The VanEck Vectors Rare Earth/Strategic Metals ETF has total net assets of $676m (as of 19 February), and a year-to-date total daily return, according to Yahoo Finance, of 37.3% as of 22 February.
The VanEck Vectors Rare Earth/Strategic Metals ETF, launched on 27 October 2010, seeks to replicate the performance of the MVIS Global Rare Earth/Strategic Metals Index, which tracks companies involved in producing, refining and recycling rare earth and strategic metals and minerals.
These metals and minerals are used in technologies, such as civil and military jet engines, electric vehicles, wind turbines and cellular phones.
Of the fund’s 20 listed holdings as of19/2, the most heavily weighted was Shenghe Resources [600392.SS] at 9.84%, followed by Zhejiang Huayou Cobalt [603799.SS] at 9.36 and China Molybdenum [603993.SS] at 8%. Other major holdings included China Northern Rare Earth Group  at 6.93%, Lynas Rare Earths [LYC.AX] at 5.98% and Lithium Americas [LAC] at 5.96%.

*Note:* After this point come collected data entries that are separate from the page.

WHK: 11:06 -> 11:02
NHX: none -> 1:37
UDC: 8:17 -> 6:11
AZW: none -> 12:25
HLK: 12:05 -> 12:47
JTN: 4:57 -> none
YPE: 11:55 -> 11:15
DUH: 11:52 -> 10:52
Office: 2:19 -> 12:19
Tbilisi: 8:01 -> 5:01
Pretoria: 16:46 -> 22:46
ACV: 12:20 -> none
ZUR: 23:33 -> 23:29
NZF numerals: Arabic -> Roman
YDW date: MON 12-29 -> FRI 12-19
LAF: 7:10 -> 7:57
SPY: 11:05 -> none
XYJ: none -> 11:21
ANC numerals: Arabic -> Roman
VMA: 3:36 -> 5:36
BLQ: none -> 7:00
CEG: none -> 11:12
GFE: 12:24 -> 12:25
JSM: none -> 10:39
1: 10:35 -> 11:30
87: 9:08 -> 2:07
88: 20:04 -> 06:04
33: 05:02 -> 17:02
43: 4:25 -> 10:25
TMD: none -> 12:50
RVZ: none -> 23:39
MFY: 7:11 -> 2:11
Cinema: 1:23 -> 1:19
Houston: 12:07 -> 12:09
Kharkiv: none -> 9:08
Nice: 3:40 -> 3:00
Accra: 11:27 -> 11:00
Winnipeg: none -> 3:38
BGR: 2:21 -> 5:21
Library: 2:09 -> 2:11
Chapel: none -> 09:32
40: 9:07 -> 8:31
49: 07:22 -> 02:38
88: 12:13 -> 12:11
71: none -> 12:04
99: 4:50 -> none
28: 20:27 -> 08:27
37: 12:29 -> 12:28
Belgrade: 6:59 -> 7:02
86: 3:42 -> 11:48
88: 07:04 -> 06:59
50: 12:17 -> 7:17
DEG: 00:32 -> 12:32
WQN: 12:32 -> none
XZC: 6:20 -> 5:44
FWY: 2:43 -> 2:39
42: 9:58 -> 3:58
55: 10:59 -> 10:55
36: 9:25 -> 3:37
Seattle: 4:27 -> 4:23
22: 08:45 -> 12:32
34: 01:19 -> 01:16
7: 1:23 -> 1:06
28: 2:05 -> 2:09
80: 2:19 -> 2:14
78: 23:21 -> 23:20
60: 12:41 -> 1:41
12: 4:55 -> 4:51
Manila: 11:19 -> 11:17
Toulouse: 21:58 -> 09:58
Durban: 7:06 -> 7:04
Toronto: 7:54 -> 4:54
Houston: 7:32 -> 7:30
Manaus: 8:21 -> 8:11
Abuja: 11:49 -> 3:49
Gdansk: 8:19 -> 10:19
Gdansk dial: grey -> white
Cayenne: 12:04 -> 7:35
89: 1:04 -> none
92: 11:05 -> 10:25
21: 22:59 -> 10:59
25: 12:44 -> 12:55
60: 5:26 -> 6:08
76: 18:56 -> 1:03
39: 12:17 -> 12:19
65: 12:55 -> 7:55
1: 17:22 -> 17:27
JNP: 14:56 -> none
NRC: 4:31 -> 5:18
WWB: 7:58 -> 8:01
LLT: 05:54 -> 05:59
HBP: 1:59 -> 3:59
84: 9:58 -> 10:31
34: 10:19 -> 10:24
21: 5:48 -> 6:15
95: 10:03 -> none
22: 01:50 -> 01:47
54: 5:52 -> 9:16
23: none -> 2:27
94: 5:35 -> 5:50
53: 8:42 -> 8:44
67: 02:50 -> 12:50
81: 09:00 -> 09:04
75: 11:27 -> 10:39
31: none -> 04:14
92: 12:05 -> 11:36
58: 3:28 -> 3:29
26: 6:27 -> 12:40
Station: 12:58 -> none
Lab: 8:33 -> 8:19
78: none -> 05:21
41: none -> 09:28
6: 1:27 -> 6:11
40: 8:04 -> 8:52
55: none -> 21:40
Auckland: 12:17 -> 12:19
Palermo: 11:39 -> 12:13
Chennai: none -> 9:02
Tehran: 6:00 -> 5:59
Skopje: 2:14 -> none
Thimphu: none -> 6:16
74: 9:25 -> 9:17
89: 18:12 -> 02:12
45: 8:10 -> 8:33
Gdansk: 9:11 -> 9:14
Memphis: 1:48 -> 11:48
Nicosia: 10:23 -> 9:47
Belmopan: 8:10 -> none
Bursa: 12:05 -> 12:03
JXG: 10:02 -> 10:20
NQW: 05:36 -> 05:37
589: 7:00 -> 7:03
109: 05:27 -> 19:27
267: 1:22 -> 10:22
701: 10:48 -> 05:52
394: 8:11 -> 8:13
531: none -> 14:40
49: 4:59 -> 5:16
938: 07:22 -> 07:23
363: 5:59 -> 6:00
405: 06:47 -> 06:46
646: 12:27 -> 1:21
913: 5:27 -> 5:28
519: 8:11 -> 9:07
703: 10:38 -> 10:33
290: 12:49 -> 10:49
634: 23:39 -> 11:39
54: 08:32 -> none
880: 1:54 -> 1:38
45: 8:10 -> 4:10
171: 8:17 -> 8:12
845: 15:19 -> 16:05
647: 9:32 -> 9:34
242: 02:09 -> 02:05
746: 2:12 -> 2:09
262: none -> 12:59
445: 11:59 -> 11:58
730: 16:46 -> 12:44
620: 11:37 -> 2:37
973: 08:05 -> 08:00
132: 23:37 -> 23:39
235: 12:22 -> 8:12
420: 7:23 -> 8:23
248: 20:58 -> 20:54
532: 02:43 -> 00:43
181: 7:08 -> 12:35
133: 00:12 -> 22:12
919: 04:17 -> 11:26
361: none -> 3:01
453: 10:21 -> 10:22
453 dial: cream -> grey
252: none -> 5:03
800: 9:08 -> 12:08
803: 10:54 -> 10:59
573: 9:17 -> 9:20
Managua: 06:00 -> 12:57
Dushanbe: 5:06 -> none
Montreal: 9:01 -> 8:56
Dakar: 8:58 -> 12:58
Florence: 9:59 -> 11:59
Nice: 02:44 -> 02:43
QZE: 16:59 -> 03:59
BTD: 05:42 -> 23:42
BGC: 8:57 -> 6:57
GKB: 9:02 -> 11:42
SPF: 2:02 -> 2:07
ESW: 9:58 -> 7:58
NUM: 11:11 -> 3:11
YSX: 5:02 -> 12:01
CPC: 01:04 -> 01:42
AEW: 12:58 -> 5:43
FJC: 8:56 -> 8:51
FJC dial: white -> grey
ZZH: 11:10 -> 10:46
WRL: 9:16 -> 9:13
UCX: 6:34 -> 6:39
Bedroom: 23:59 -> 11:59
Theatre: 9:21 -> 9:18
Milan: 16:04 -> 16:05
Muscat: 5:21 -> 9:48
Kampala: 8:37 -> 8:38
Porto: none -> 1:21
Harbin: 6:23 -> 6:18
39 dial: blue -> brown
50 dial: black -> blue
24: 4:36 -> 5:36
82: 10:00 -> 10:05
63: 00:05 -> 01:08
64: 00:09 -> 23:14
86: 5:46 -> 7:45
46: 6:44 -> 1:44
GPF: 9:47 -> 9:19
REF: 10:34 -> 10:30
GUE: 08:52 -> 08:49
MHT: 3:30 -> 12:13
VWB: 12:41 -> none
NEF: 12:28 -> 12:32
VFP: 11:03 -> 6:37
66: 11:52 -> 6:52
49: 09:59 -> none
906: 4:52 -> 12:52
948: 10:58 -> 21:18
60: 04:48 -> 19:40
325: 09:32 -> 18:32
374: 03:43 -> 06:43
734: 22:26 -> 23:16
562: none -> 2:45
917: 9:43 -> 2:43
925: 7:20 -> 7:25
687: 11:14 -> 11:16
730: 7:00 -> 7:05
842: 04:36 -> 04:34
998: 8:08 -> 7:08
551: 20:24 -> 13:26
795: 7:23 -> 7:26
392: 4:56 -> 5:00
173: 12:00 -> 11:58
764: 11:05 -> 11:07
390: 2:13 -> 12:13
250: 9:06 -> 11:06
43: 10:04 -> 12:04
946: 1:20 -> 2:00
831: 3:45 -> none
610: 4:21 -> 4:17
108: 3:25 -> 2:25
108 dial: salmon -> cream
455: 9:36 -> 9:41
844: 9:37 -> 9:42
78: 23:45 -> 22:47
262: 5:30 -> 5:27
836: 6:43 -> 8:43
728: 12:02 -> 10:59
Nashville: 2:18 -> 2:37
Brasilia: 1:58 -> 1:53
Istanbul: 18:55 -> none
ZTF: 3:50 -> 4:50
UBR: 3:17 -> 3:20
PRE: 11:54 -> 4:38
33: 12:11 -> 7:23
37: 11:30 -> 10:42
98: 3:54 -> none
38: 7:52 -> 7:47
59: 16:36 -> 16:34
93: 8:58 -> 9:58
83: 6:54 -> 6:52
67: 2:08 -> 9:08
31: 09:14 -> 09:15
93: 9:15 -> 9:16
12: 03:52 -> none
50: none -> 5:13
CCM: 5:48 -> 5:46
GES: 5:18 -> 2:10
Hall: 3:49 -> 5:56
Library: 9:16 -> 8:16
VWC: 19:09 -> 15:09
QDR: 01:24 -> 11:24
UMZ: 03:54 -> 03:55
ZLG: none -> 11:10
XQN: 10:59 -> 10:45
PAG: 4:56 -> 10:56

Zhejiang Huayou Cobalt’s share price has been on a strong run, despite a drop-off in demand from the aerospace sector, where cobalt is used to manufacture jet turbine blades. The continued growth in electric vehicles largely offset these challenges — global sales were up 43% year-on-year in 2020, according to EV-Volumes — where cobalt is a vital component in the manufacturing of lithium-ion batteries. As of 19 February, the stock was up 33.7% year to date.
Shares in Lynas Rare Earths were also up 46.2% year to date (through 22 February). The stock has been climbing since a $30.4m contract from the US Department of Defense was announced in early February to build a Texas facility to process specialised minerals used to make weapons and electronics. Development company Lithium Americas has also benefited from increased demand for electric vehicles.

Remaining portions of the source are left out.